THE first health insurance price hike of the year will cost families an extra €100.
New player GloHealth is set to push up premiums by up to 8pc at the end of this month, the Irish Independent has learned.
Experts said this was the first of a series of rises – and is a direct result of moves by the Government to charge anyone with insurance for treatment in a public hospital, whether they get a private bed or not.
The financial impact of these changes on families was outlined by the Irish Independent earlier this week, with price hikes of up to 50pc anticipated this year.
GloHealth only entered the market last summer with the aim of targeting families with young children with policies that are up to €600 cheaper than those offered by rivals.

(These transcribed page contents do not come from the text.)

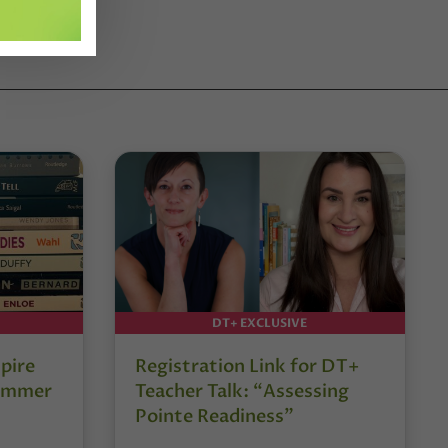
DT+ EXCLUSIVE
pire
Registration Link for DT+
Summer
Teacher Talk: “Assessing
Pointe Readiness”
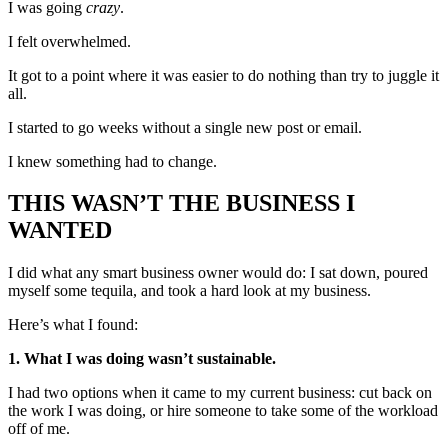
I was going
crazy
.
I felt overwhelmed.
It got to a point where it was easier to do nothing than try to juggle it
all.
I started to go weeks without a single new post or email.
I knew something had to change.
THIS WASN’T THE BUSINESS I
WANTED
I did what any smart business owner would do: I sat down, poured
myself some tequila, and took a hard look at my business.
Here’s what I found:
1. What I was doing wasn’t sustainable.
I had two options when it came to my current business: cut back on
the work I was doing, or hire someone to take some of the workload
off of me.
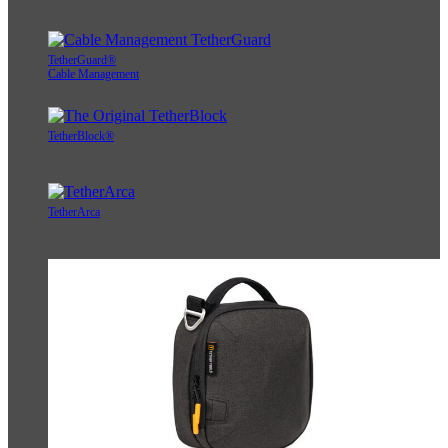
TetherGuard®
Cable Management
TetherBlock®
TetherArca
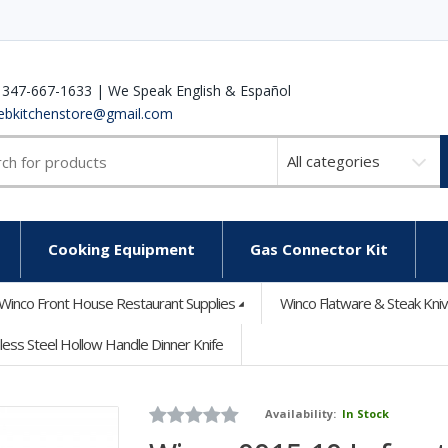
 347-667-1633 | We Speak English & Español
ebkitchenstore@gmail.com
Select
a
category
Cooking Equipment
Gas Connector Kit
Winco Front House Restaurant Supplies
Winco Flatware & Steak Kni
less Steel Hollow Handle Dinner Knife
Availability:
In Stock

But its insurance plans are to go up by an average 6pc from January 30.
This will cost a family of two adults and two children an extra €118 for the mid-level Better plan. The full annual cost for this plan will shoot up to €2,098.
Cover is free for children under three from Glo.
There will be an extra €202 cost for the mid-level Better plan from February, if the family opts to have cash paid back when in hospital.
The company insisted its plans would still be cheaper than its rivals, despite the hikes.
In a statement, GloHealth said: "The price increases arise from decisions made by the Government in relation to the cost of healthcare. In the recent Budget, the Government indicated that in 2013 it will generate an additional €65m of private income in public hospitals.
"There will be higher charges for the use of public beds and other measures taken during 2013, the cost of which GloHealth has no option but to pass on to consumers."
Health insurance expert Dermot Goode, of HealthInsuranceSavings.ie, said there would be more rises from the four medical insurance players.
He said moves by Health Minister James Reilly to change the law to charge insurance companies for anyone with health cover who uses a public hospital would send premiums soaring.
VHI Healthcare has already warned that it could be forced to push up premiums by up to 45pc under the new rules.
And insurers are reeling over other plans to introduce new higher levies on health policies to compensate the VHI for having the majority of older, more expensive, customers.
Health insurance costs have doubled since 2009, a move that has forced around 200,000 people to ditch their policies since the downturn in 2008.
In the first nine months of last year alone around 65,000 stopped paying for private health insurance.